Around the same time (1972) in the Jimi I remember a Sgt. Noifa, (whose son David Noifa was later a well known Rugby player). When a man from the Karap area was wanted by the police, Sgt. Noifa came from Tabibuga with just one constable and calmly persuaded the clan of the wanted man to call the man in that he could surrender himself to the police. No riot squad, just dialogue and persuasion. The wanted man did surrender.

Philip Fitzpatrick

Among other literary projects, I've started writing a prequel to the Inspector Metau trilogy. It's tentatively called 'Sergeant Kasari Anu RPNGC RN1888'.

Sergeant Kasari was Inspector Metau's mentor in his younger days and appears as an older man in the three books.

Through Kasari (there actually was a policeman called Kasari in the Western District) I'm tracing the life of a young policeman in the 1950-60s.

As part of my research I dug up Bob Hoad's patrol report describing the opening and development of the Olsobip Patrol Post on the southern side of the rugged Star Mountains in 1964.

In it he describes the activities of his seven policemen who were all involved in the airfield construction and the construction of the buildings etc.

It was a pretty rugged affair because of the terrain.

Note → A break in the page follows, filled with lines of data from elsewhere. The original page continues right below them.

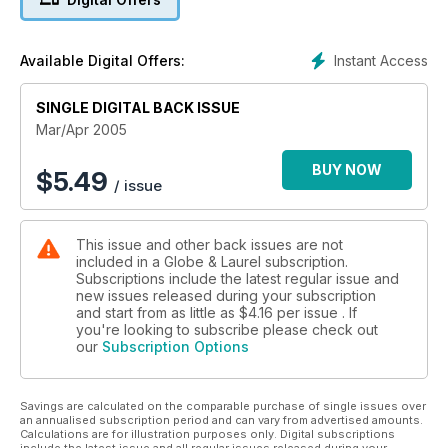
Instant Access
Available Digital Offers:
SINGLE DIGITAL BACK ISSUE
Mar/Apr 2005
BUY NOW
$
5.49
/ issue
This issue and other back issues are not
included in a Globe & Laurel subscription.
Subscriptions include the latest regular issue and
new issues released during your subscription
and start from as little as
$4.16
per issue . If
you're looking to subscribe please check out
our
Subscription Options
Savings are calculated on the comparable purchase of single issues over
an annualised subscription period and can vary from advertised amounts.
Calculations are for illustration purposes only. Digital subscriptions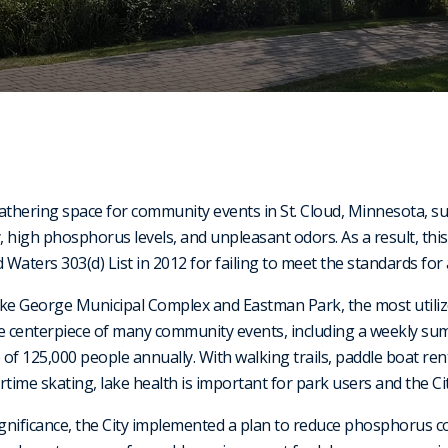
athering space for community events in St. Cloud, Minnesota, s
y, high phosphorus levels, and unpleasant odors. As a result, thi
aters 303(d) List in 2012 for failing to meet the standards for 
ke George Municipal Complex and Eastman Park, the most utilized
he centerpiece of many community events, including a weekly su
f 125,000 people annually. With walking trails, paddle boat rent
time skating, lake health is important for park users and the City
ignificance, the City implemented a plan to reduce phosphorus 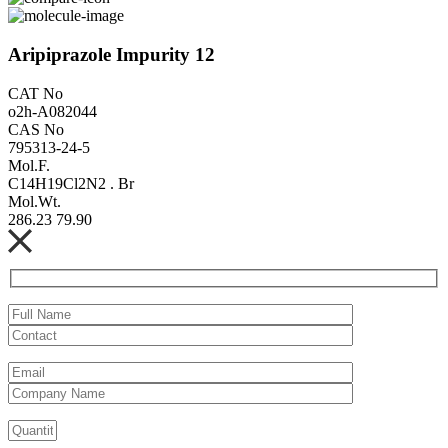
Aripiprazole Impurity 12
CAT No
o2h-A082044
CAS No
795313-24-5
Mol.F.
C14H19Cl2N2 . Br
Mol.Wt.
286.23 79.90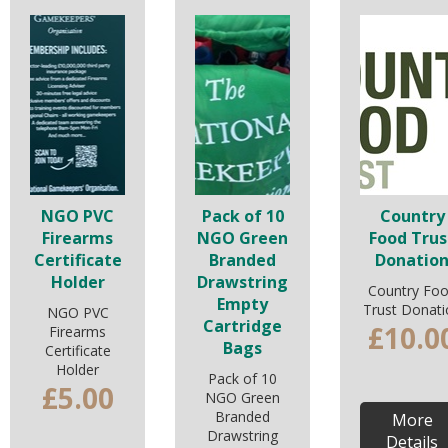
NGO PVC
Pack of 10
Country
Firearms
NGO Green
Food Trus
Certificate
Branded
Donatio
Holder
Drawstring
Country Fo
Empty
Trust Donati
NGO PVC
Cartridge
£10.0
Firearms
Bags
Certificate
Holder
Pack of 10
£5.00
NGO Green
Branded
More
Drawstring
Details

Bob and Patrol Officer Warren Dutton were either walking in from Kiunga or flying up to Telefomin and walking down the Hindenberg Wall to the new station site.

Some of the police were actually physically putting up buildings. Others were digging out tree stumps and limestone boulders from the new airfield.

All this was being done in contravention of orders from headquarters that policemen were not to be used as foremen or workers.

Policemen were also walking back and forth from Olsobip to Telefomin carrying mail and bringing back supplies for the Faiwolmin labourers. Other supplies were coming in via airdrops.

I was OIC Olsobip in 1969-70 and it was one of my favourite postings.

Without the policemen the station would never have been established. I imagine the same can be said for many other patrol posts in PNG.